I suppose it can be mirrored in an exhibition hall. Not just the smoking aspect, but the fact that many visitors will arrive and be apparently deprived of their particular ‘fix’. Many will want to see what’s new and find solutions to their existing problems. Exhibitors are not always sensitive to these needs – in some cases possibly blissfully ignorant to them. At trade shows they probably will have had to fight to get the time booked out of the office and doubtless will have to return able to justify the time investment. Consumer visitors will have in many cases paid good money and given up some of their precious free time to attend. They are, rightly so, demanding and increasingly less tolerant of bad stand behaviour and timewasters. We have all at some time experienced the anorak-wearing person on the street who is conducting a survey for some reason or another and been accosted having been subjected to a number of seemingly irrelevant or non-consequential questions. We all know how it feels when we are on a mission getting to our next appointment or engagement and we are being ‘interfered with’ and prevented or delayed in achieving our own objectives. Why do we assume our visitors will respond any differently when the personnel on our stand are apparently asking the same apparently inconsequential or irrelevant questions?

Pre-show marketing and a well targeted campaign can help drive the right people to your stand and once there your questions will be relevant and of interest. They will want to stop and get the answers they crave or a glimpse of the latest piñata-smashing tool with skin-feel grip and extendable counter weights. Don’t ask a mermaid if she would like to try your arm bands or rubber ring rather establish what she wants and offer the appropriate product or service that she is looking for. Marketing departments need to communicate more effectively with the sales people or the people who will populate the stand and they in turn need to understand what your customers and prospects really want. In my case it is nothing more glamorous than a quick conversation, preferably somewhere that offers good coffee and the right to enjoy a fag at the same time.


I really think I am in danger of turning into a grumpy old man – well, grumpy anyway! Traditionally over Christmas one winds down, recharges and one’s focus is shifted to New Year Resolutions. A new year and a new start. Optimism is almost palpable. Then we return to work and it all goes horribly wrong.

In the space of a very fraught 24 hour period I tried to open a bank account and transfer some funds between two accounts. My quest began with a trawl through the web sites, looking for appropriate but elusive forms and resulted in a phone number trail. I was then treated to the increasingly frustrating delights of ‘automated assistance’. “Please choose from the following indecipherable four options. . . . I am sorry I did not detect a response, (tut) we will try to connect you to an operator” Some twenty minutes later, once one of the operators was no longer busy, I was connected to a call centre, presumably in Outer Mongolia, where customer care is as alien as – well, an alien thing! As there seems little point in airing my frustration with someone whose command of the English language leaves plenty to be desired, I rang off, bracing myself for a personal visit to the branch in my local town centre.

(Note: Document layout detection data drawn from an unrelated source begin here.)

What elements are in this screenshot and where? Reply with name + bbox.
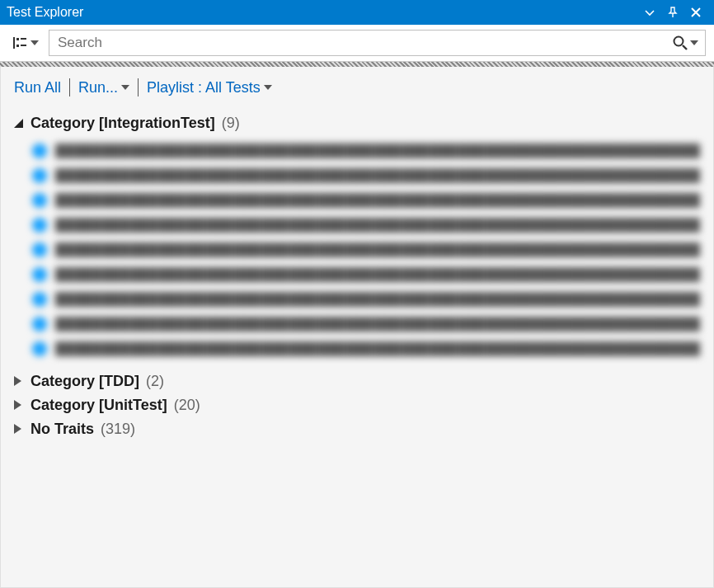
group-label: Category [IntegrationTest]	[31, 115, 215, 132]
svg-rect-3	[21, 45, 26, 46]
tree-group[interactable]: No Traits (319)	[14, 417, 700, 441]
pin-button[interactable]	[661, 1, 684, 24]
tree-group[interactable]: Category [UnitTest] (20)	[14, 393, 700, 417]
status-icon	[32, 242, 47, 257]
test-name: ████████████████████████████████████████…	[55, 267, 700, 282]
test-item[interactable]: ████████████████████████████████████████…	[32, 262, 700, 287]
test-name: ████████████████████████████████████████…	[55, 193, 700, 208]
group-label: No Traits	[31, 421, 94, 438]
status-icon	[32, 168, 47, 183]
test-item[interactable]: ████████████████████████████████████████…	[32, 139, 700, 163]
group-count: (9)	[222, 115, 240, 132]
run-dropdown[interactable]: Run...	[78, 79, 129, 96]
test-item[interactable]: ████████████████████████████████████████…	[32, 336, 700, 361]
title-bar: Test Explorer	[0, 0, 714, 25]
test-name: ████████████████████████████████████████…	[55, 292, 700, 307]
test-item[interactable]: ████████████████████████████████████████…	[32, 312, 700, 336]
playlist-dropdown[interactable]: Playlist : All Tests	[147, 79, 272, 96]
test-item[interactable]: ████████████████████████████████████████…	[32, 213, 700, 238]
expand-toggle-icon	[14, 373, 24, 390]
chevron-down-icon	[264, 85, 272, 90]
group-count: (2)	[146, 373, 164, 390]
expand-toggle-icon	[14, 397, 24, 414]
status-icon	[32, 292, 47, 307]
search-icon	[672, 35, 688, 51]
group-children: ████████████████████████████████████████…	[32, 139, 700, 361]
separator	[69, 78, 70, 96]
group-label: Category [TDD]	[31, 373, 139, 390]
panel-body: Run All Run... Playlist : All Tests Cate…	[0, 67, 714, 588]
test-name: ████████████████████████████████████████…	[55, 143, 700, 158]
svg-rect-0	[16, 38, 19, 40]
toolbar	[0, 25, 714, 62]
svg-rect-2	[16, 45, 19, 47]
separator	[138, 78, 139, 96]
tree-group[interactable]: Category [IntegrationTest] (9)	[14, 111, 700, 135]
playlist-label: Playlist : All Tests	[147, 79, 261, 96]
status-icon	[32, 317, 47, 332]
group-count: (20)	[174, 397, 200, 414]
run-all-link[interactable]: Run All	[14, 79, 61, 96]
test-tree: Category [IntegrationTest] (9) █████████…	[14, 111, 700, 441]
svg-rect-1	[21, 38, 26, 40]
status-icon	[32, 341, 47, 356]
expand-toggle-icon	[14, 421, 24, 438]
test-name: ████████████████████████████████████████…	[55, 242, 700, 257]
test-name: ████████████████████████████████████████…	[55, 218, 700, 233]
status-icon	[32, 143, 47, 158]
chevron-down-icon	[690, 40, 698, 45]
tree-group[interactable]: Category [TDD] (2)	[14, 369, 700, 393]
test-item[interactable]: ████████████████████████████████████████…	[32, 163, 700, 188]
group-by-button[interactable]	[8, 33, 42, 53]
svg-point-4	[674, 37, 683, 46]
test-item[interactable]: ████████████████████████████████████████…	[32, 287, 700, 312]
test-name: ████████████████████████████████████████…	[55, 317, 700, 332]
group-count: (319)	[101, 421, 135, 438]
search-button[interactable]	[665, 35, 705, 51]
test-name: ████████████████████████████████████████…	[55, 168, 700, 183]
close-button[interactable]	[684, 1, 707, 24]
chevron-down-icon	[31, 40, 39, 45]
chevron-down-icon	[121, 85, 129, 90]
window-dropdown-button[interactable]	[638, 1, 661, 24]
run-label: Run...	[78, 79, 118, 96]
search-box	[49, 30, 706, 56]
test-name: ████████████████████████████████████████…	[55, 341, 700, 356]
status-icon	[32, 267, 47, 282]
status-icon	[32, 218, 47, 233]
window-title: Test Explorer	[7, 5, 638, 20]
test-item[interactable]: ████████████████████████████████████████…	[32, 238, 700, 262]
expand-toggle-icon	[14, 115, 24, 132]
action-bar: Run All Run... Playlist : All Tests	[14, 78, 700, 96]
group-label: Category [UnitTest]	[31, 397, 167, 414]
search-input[interactable]	[49, 35, 665, 51]
status-icon	[32, 193, 47, 208]
test-item[interactable]: ████████████████████████████████████████…	[32, 188, 700, 213]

The straight forward bank account, I was told, would take up to 3 months to open and despite being charged £20 for a ‘TT’ express service, the transfer of funds would not be available for two days. In my enthusiasm to expedite matters I asked whether I could complete the forms there and then. Apparently I was sent the wrong forms so ‘No’ actually. They would however post a new set to me. Undaunted I asked whether it was possible for new forms to be e-mailed to the branch so I could complete everything there and then. ‘Yes and No’ was the considered answer. Yes they could be e-mailed but as the forms were created in a higher software version than was available at this branch, the e-mail would be unreadable. Naturally. “Well, how about a fax then?” Ah – the trying to get one’s way by being sneaky ploy eh? Again the answer was an unequivocal “Yes and No”. Yes it was apparently possible but no, because it wasn’t quite that simple. How stupid of me to think such a thing! You see whilst head office could fax the forms to the branch, there is a central fax number for inter-branch faxes. Inter-branch faxes are then collected at pre-determined times by someone in another department. They in turn would send an e-mail to announce the arrival of a fax. And only then could someone from this department go to the other department to retrieve the fax.

And voila – my New Year, new start spirit squashed instantly. My recommendation – nay, my plea for all exhibitors for this year is to make your New Year’s resolution to make it easy for your customers to do business with you. We seem to have so many examples of terrible customer care – let’s be the exception to the rule. Please?


I was talking with someone a few months ago that was nervous about attending a ‘launch’ event (first time event). He was sure that a market existed and the organisers knew their stuff but he was unsure of whether to exhibit or visit the first outing. On the plus side, a new event is usually more heavily marketed than a subsequent event and ultimately professional exhibition and event organisers are unlikely to deliberately launch an event with the expectation of failure. In most cases (especially the plcs) launching a new event is a thoroughly researched process with the green light not coming easily. From the exhibitor side, experience has proved time and time again the adage “first in best dressed” and there are numerous examples of exhibitors who have seriously capitalised on a launch event with fewer competitors alongside them.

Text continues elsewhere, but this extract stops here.